March 14, 2026

How to Preprocess Web Content for RLHF Training Pairs

A step-by-step guide to crawling web content, cleaning it, and structuring it into preference pairs for RLHF reward model training.

Mehmet Kose
6 mins read

Reinforcement Learning from Human Feedback (RLHF) depends on preference pairs - two model responses to the same prompt, labeled by a human annotator as better or worse. But the quality of those responses starts upstream, with the source content your base model trained on.
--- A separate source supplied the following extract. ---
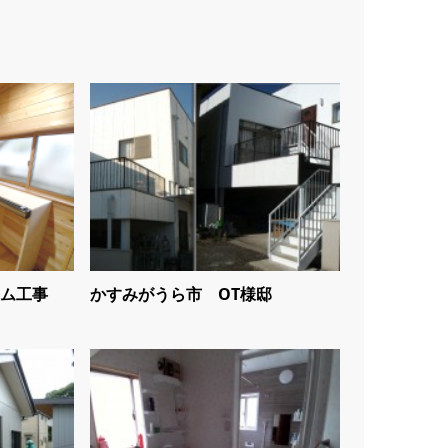
ム工事
かすみがうら市 OT様邸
Noisy, poorly structured training data produces mediocre model outputs, which makes preference annotation harder and less informative.

This guide walks you through crawling web content, cleaning it for model training, and structuring it into a format ready for RLHF preference pair generation.

Step 1: Install crawler.sh CLI

Install the CLI with a single command:

curl -fsSL https://install.crawler.sh | sh

Restart your terminal or run source ~/.bashrc (or ~/.zshrc) to pick up the new PATH entry. Verify the installation:

crawler --version

Step 2: Crawl with content extraction

Run a crawl with the --extract-content flag to pull clean Markdown from every page:

crawler crawl https://docs.example.com --extract-content --max-pages 10000

The crawler processes each page through a readability algorithm that strips navigation, sidebars, footers, and boilerplate. What remains is the main body text converted to Markdown, along with metadata like word count, byline, and excerpt.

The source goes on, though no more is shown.